2区坂東選手…4年連続往路、そして2年連続2区のエース選手ですね。前回よりもずっと高順位でもらい、権太坂まで4位争いの集団に。そこからじりじりと順位を下げていきましたが、設定タイムよりも上回る69分01秒。エース区間で役割を果たしています。
3区岡原選手…前回7区から、自信をもっての3区起用となった岡原選手ですが、この区間だけ誤算だったようですね。例年以上に3区に主力選手が集まったのですが、2つ順位を落とし総合13位へ。設定タイムより1分オーバーしてしまい、4区終了時と最終的な総合順位にやや響く、悔しい走りになりました。
4区狩野選手(個人的MIP)…個人的に、当日変更になると思ってたのですが失礼。自信を持っての起用でしたね。中盤からしぶとさを発揮する、最近の法政大の選手らしい走り。見事区間10位で64分以内にまとめる好走で、最初で最後の箱根を締めくくりました。10位とも見える位置に付けたのもナイスです。

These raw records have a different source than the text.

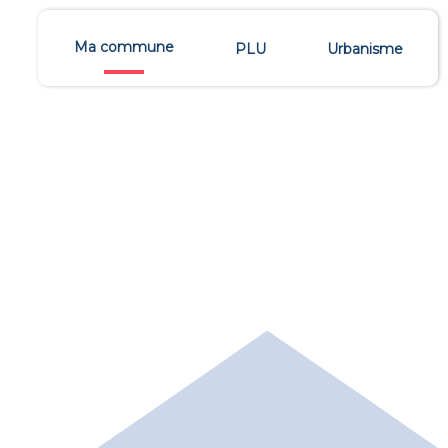
Ma commune
PLU
Urbanisme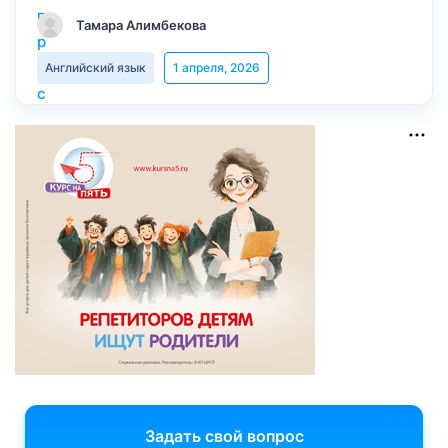
Тамара Алимбекова
Английский язык
1 апреля, 2026
Задать свой вопрос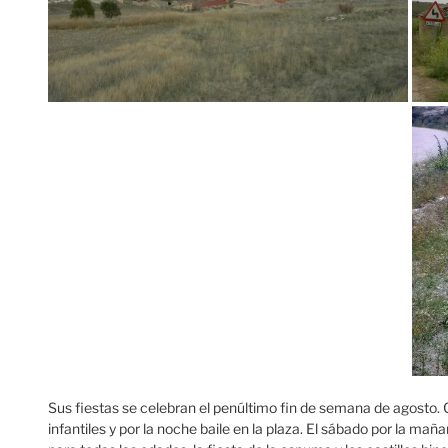
Sus fiestas se celebran el penúltimo fin de semana de agosto. 
infantiles y por la noche baile en la plaza. El sábado por la mañ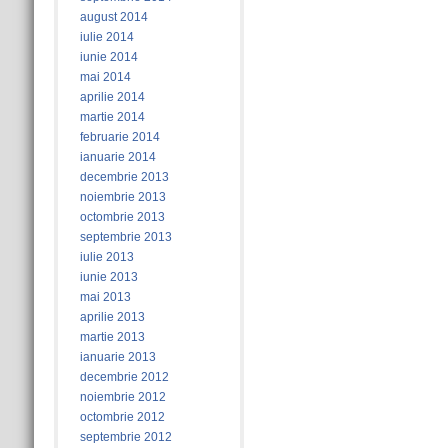
august 2014
iulie 2014
iunie 2014
mai 2014
aprilie 2014
martie 2014
februarie 2014
ianuarie 2014
decembrie 2013
noiembrie 2013
octombrie 2013
septembrie 2013
iulie 2013
iunie 2013
mai 2013
aprilie 2013
martie 2013
ianuarie 2013
decembrie 2012
noiembrie 2012
octombrie 2012
septembrie 2012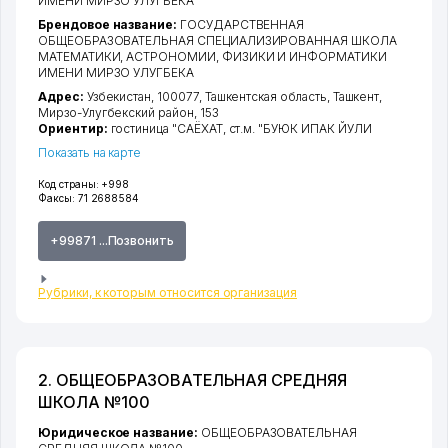
ИМЕНИ МИРЗО УЛУГБЕКА
Брендовое название:
ГОСУДАРСТВЕННАЯ
ОБЩЕОБРАЗОВАТЕЛЬНАЯ СПЕЦИАЛИЗИРОВАННАЯ ШКОЛА
МАТЕМАТИКИ, АСТРОНОМИИ, ФИЗИКИ И ИНФОРМАТИКИ
ИМЕНИ МИРЗО УЛУГБЕКА
Адрес:
Узбекистан, 100077,
Ташкентская область
,
Ташкент
,
Мирзо-Улугбекский район
, 153
Ориентир:
гостиница "САЁХАТ, ст.м. "БУЮК ИПАК ЙУЛИ
Показать на карте
Код страны:
+998
Факсы:
71 2688584
+99871 ...Позвонить
Рубрики, к которым относится организация
2. ОБЩЕОБРАЗОВАТЕЛЬНАЯ СРЕДНЯЯ
ШКОЛА №100
Юридическое название:
ОБЩЕОБРАЗОВАТЕЛЬНАЯ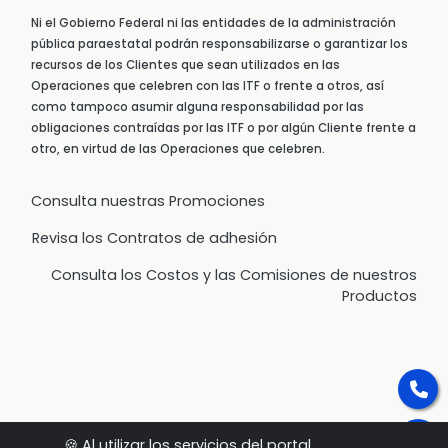
Ni el Gobierno Federal ni las entidades de la administración
pública paraestatal podrán responsabilizarse o garantizar los
recursos de los Clientes que sean utilizados en las
Operaciones que celebren con las ITF o frente a otros, así
como tampoco asumir alguna responsabilidad por las
obligaciones contraídas por las ITF o por algún Cliente frente a
otro, en virtud de las Operaciones que celebren.
Consulta nuestras Promociones
Revisa los Contratos de adhesión
Consulta los Costos y las Comisiones de nuestros
Productos
🍪 Al utilizar los servicios del portal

5区青木選手…さて区間記録保持者の登場。総合10位以内ではないということで、大きく突っ込んで入っていきました。どんどん選手を追い抜いていき、小涌園過ぎに青学大を捉え、一気に7人抜きの5位浮上。終盤に苦しい場面も粘り切り、区間3位ながらも昨年の自身の記録を上回る走りを披露。2年連続往路5位と、今回もしっかりまとめあげる走りでした。

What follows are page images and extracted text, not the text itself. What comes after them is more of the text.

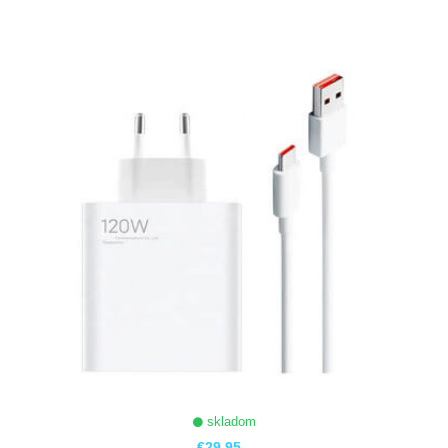
ZOBRAZIŤ
skladom
€29,95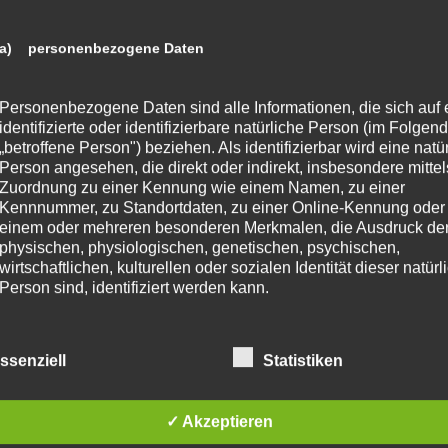
a) personenbezogene Daten
Personenbezogene Daten sind alle Informationen, die sich auf 
identifizierte oder identifizierbare natürliche Person (im Folgen
„betroffene Person") beziehen. Als identifizierbar wird eine natü
Person angesehen, die direkt oder indirekt, insbesondere mittel
Zuordnung zu einer Kennung wie einem Namen, zu einer
Kennnummer, zu Standortdaten, zu einer Online-Kennung oder
einem oder mehreren besonderen Merkmalen, die Ausdruck de
physischen, physiologischen, genetischen, psychischen,
wirtschaftlichen, kulturellen oder sozialen Identität dieser natür
Person sind, identifiziert werden kann.
b) betroffene Person
ssenziell
Statistiken
Betroffene Person ist jede identifizierte oder identifizierbare
✓ Akzeptieren
natürliche Person, deren personenbezogene Daten von dem für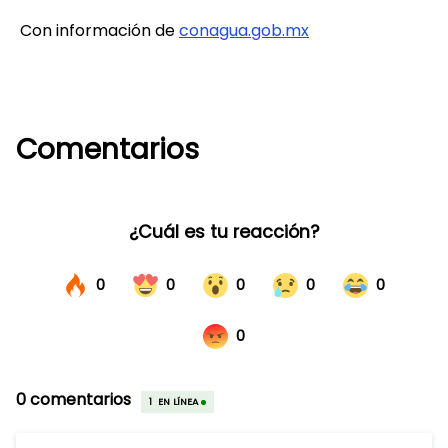
Con información de
conagua.gob.mx
Comentarios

6区坪井選手…ある意味一番注目の区間だったでしょう。58分台の前任者を平地にして、毎年控えだった坪井選手の登場。どんな走りになるかと思われましたが、まさか前任者の記録を超えてくるとは!58分30秒の好タイムで、青学相手にも終盤まで善戦する走り。ここのところ、6区が法大本当に当たっていますね
7区土井選手…土井選手も4年連続の箱根路出走だったのですよね。8区、4区、1区とそれぞれ違う区間、最後は7区。長いロードで手堅い走りをする彼にうってつけの区間でした。終始区間上位争いをキープ。終盤に國學院大を交わして、再度の総合5位浮上。今シーズン一時苦しんだ時期もあった中、バッチリ合わせて来ました。

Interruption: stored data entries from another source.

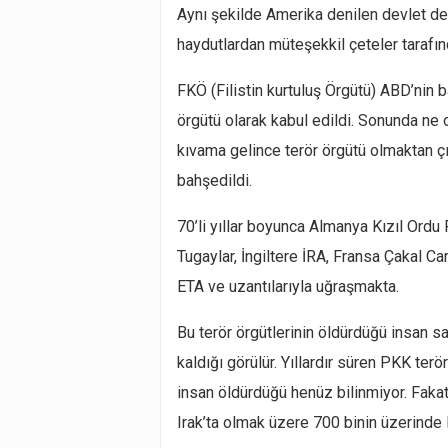
Aynı şekilde Amerika denilen devlet de
haydutlardan müteşekkil çeteler tarafın
FKÖ (Filistin kurtuluş Örgütü) ABD’nin ba
örgütü olarak kabul edildi. Sonunda ne 
kıvama gelince terör örgütü olmaktan çık
bahşedildi.
70’li yıllar boyunca Almanya Kızıl Ordu
Tugaylar, İngiltere İRA, Fransa Çakal Ca
ETA ve uzantılarıyla uğraşmakta.
Bu terör örgütlerinin öldürdüğü insan s
kaldığı görülür. Yıllardır süren PKK ter
insan öldürdüğü henüz bilinmiyor. Fakat
Irak’ta olmak üzere 700 binin üzerinde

8区鎌田選手…ここは誰を起用するか坪田監督が最後まで悩んだ区間。実戦で長距離レースは未経験も練習ができていた1年鎌田選手を抜擢。見事起用に応えましたね。競っていた相手も1年生の選手で競り合いながらレースを進め、遊行寺坂で決着を付けました。区間7位、数字以上に大きな収穫だったのではないでしょうか。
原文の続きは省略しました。